Apple (AAPL)? Certainly a solid choice. Since 2000, Apple has gone from a niche computer maker that barely turned a profit, to a consumer electronics powerhouse, adding the iPod, iPhone, iPad, Apple Watch, App Store, and a massive collection of services. Now the largest public company by market cap, Apple has made fortunes for its investors, up 14,000% in the last 2+ decades. But is not the best performing stock.

Netflix (NFLX)? Good idea! At the turn of the century, Netflix was an infant company trying to compete against a dominant juggernaut in Blockbuster with a novel DVD-by-mail service. Today, it is the pre-eminent video streaming service in the world, with over 230 million subscribers - nearly 8 times the subscriber base of cable giant Comcast! The stock is up over 30,000%, making early investors very wealthy. But... it is not the best performing stock!
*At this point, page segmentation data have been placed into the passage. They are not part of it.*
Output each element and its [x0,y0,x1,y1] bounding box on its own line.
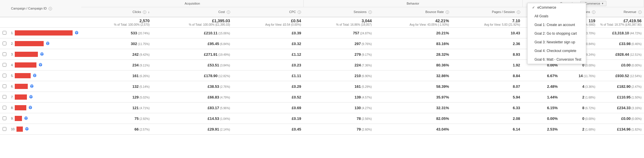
cost-cell-pct: (15.06%) [217,32,230,35]
row-number: 10. [11,127,15,131]
campaign-bar [15,41,44,46]
revenue-cell: £930.52 (12.54%) [598,70,644,81]
totals-cost: £1,395.03 % of Total: 100.00% (£1,395.03… [152,17,232,28]
bounce-rate-label: Bounce Rate [425,10,444,14]
ecommerce-rate-cell-value: 6.15% [547,106,558,110]
transactions-cell-pct: (6.72%) [584,107,595,110]
clicks-cell-pct: (5.14%) [139,85,150,88]
campaign-cell[interactable]: 3. [9,49,81,60]
row-checkbox[interactable] [3,63,6,67]
pages-session-col-header[interactable]: Pages / Session ? [451,7,523,17]
totals-revenue-value: £7,419.56 [600,18,642,23]
revenue-info-icon[interactable]: ? [638,10,642,14]
cpc-cell: £0.32 [232,38,304,49]
clicks-info-icon[interactable]: ? [143,10,146,14]
row-checkbox-col[interactable] [0,81,9,92]
campaign-info-icon[interactable]: ? [49,7,52,10]
bounce-rate-col-header[interactable]: Bounce Rate ? [374,7,451,17]
cpc-cell: £0.45 [232,124,304,135]
cpc-info-icon[interactable]: ? [298,10,301,14]
cost-cell-value: £83.17 [208,106,219,110]
sessions-col-header[interactable]: Sessions ? [303,7,374,17]
campaign-cell[interactable]: 10. [9,124,81,135]
sessions-info-icon[interactable]: ? [368,10,372,14]
row-number: 1. [11,31,14,35]
cost-col-header[interactable]: Cost ? [152,7,232,17]
row-checkbox[interactable] [3,127,6,131]
campaign-cell[interactable]: 2. [9,38,81,49]
row-checkbox-col[interactable] [0,103,9,113]
pages-session-info-icon[interactable]: ? [517,10,520,14]
row-checkbox[interactable] [3,116,6,120]
row-checkbox[interactable] [3,42,6,45]
row-checkbox-col[interactable] [0,60,9,70]
totals-cpc: £0.54 Avg for View: £0.54 (0.00%) [232,17,304,28]
transactions-cell-pct: (11.76%) [583,75,595,78]
cost-info-icon[interactable]: ? [227,10,230,14]
table-row: 7. 129 (5.02%)£66.83 (4.79%)£0.52139 (4.… [0,92,644,103]
dropdown-item[interactable]: Goal 1: Create an account [527,21,586,29]
clicks-col-header[interactable]: Clicks ? ↓ [81,7,152,17]
campaign-cell[interactable]: 1. [9,28,81,38]
row-checkbox[interactable] [3,31,6,35]
transactions-cell-value: 14 [579,74,583,78]
cost-cell: £53.51 (3.84%) [152,60,232,70]
campaign-cell[interactable]: 9. [9,113,81,124]
campaign-cell[interactable]: 6. [9,81,81,92]
campaign-cell[interactable]: 7. [9,92,81,103]
clicks-cell: 132 (5.14%) [81,81,152,92]
campaign-header-label: Campaign / Campaign ID [11,7,47,10]
row-checkbox[interactable] [3,95,6,99]
dropdown-item[interactable]: eCommerce [527,3,586,12]
google-ads-icon [29,94,33,100]
clicks-cell-pct: (11.75%) [137,42,150,46]
ecommerce-rate-cell: 2.48% [523,81,560,92]
cost-cell: £178.90 (12.82%) [152,70,232,81]
clicks-sort-arrow[interactable]: ↓ [148,10,150,14]
cpc-cell: £0.29 [232,81,304,92]
clicks-cell-pct: (9.11%) [139,64,150,67]
row-checkbox-col[interactable] [0,113,9,124]
revenue-cell: £0.00 (0.00%) [598,113,644,124]
row-checkbox-col[interactable] [0,124,9,135]
row-checkbox-col[interactable] [0,49,9,60]
dropdown-item[interactable]: Goal 4: Checkout complete [527,47,586,55]
cpc-col-header[interactable]: CPC ? [232,7,304,17]
row-checkbox-col[interactable] [0,38,9,49]
ecommerce-rate-cell-value: 2.53% [547,127,558,131]
dropdown-item[interactable]: Goal 6: Matt - Conversion Test [527,55,586,64]
sessions-cell-pct: (6.90%) [361,75,372,78]
sessions-cell-value: 279 [355,52,361,57]
revenue-cell-pct: (1.50%) [631,96,642,99]
dropdown-item[interactable]: All Goals [527,12,586,21]
row-checkbox-col[interactable] [0,70,9,81]
transactions-info-icon[interactable]: ? [592,10,595,14]
cost-cell-value: £66.83 [208,95,219,99]
campaign-cell[interactable]: 8. [9,103,81,113]
sessions-cell: 224 (7.36%) [303,60,374,70]
clicks-cell: 161 (6.26%) [81,70,152,81]
dropdown-item[interactable]: Goal 3: Newsletter sign up [527,38,586,47]
row-checkbox[interactable] [3,84,6,88]
campaign-cell[interactable]: 5. [9,70,81,81]
row-checkbox[interactable] [3,106,6,109]
cpc-cell: £0.69 [232,103,304,113]
row-checkbox[interactable] [3,74,6,77]
row-checkbox-col[interactable] [0,28,9,38]
clicks-cell: 533 (20.74%) [81,28,152,38]
campaign-cell[interactable]: 4. [9,60,81,70]
totals-cost-value: £1,395.03 [154,18,230,23]
ecommerce-rate-cell-value: 0.00% [547,116,558,121]
pages-session-cell: 2.08 [451,113,523,124]
clicks-cell-value: 121 [132,106,139,110]
sessions-cell: 78 (2.56%) [303,113,374,124]
row-checkbox[interactable] [3,52,6,56]
clicks-cell-pct: (9.42%) [139,53,150,56]
bounce-rate-info-icon[interactable]: ? [446,10,449,14]
google-ads-icon [38,62,43,68]
row-checkbox-col[interactable] [0,92,9,103]
table-row: 8. 121 (4.71%)£83.17 (5.96%)£0.69130 (4.… [0,103,644,113]
pages-session-cell-value: 2.08 [513,116,520,121]
dropdown-item[interactable]: Goal 2: Go to shopping cart [527,29,586,38]
revenue-col-header[interactable]: Revenue ? [598,7,644,17]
Would you believe the best performing stock of the last 23 years is energy drink purveyor Monster Energy (MNST)? That's right, at an unfathomable 110,000% gain since 2000, this company would have turned a $10,000 investment into a cool $11 million dollars. Even if you were late to the party and waited until 2010 to invest (when Monster was already well known), you'd still be sitting on a nice 14-bagger, a 23% annual return.

Which brings us to today's Green Screen stock review.

Right now in the Green Screens, there is a company that looks very much like Monster Energy circa 2010. And while there is no guarantee it will see the same kind of success, as the saying goes, history does tend to rhyme. The stock is already a 16 bagger since 2018, and has a lot more room to run.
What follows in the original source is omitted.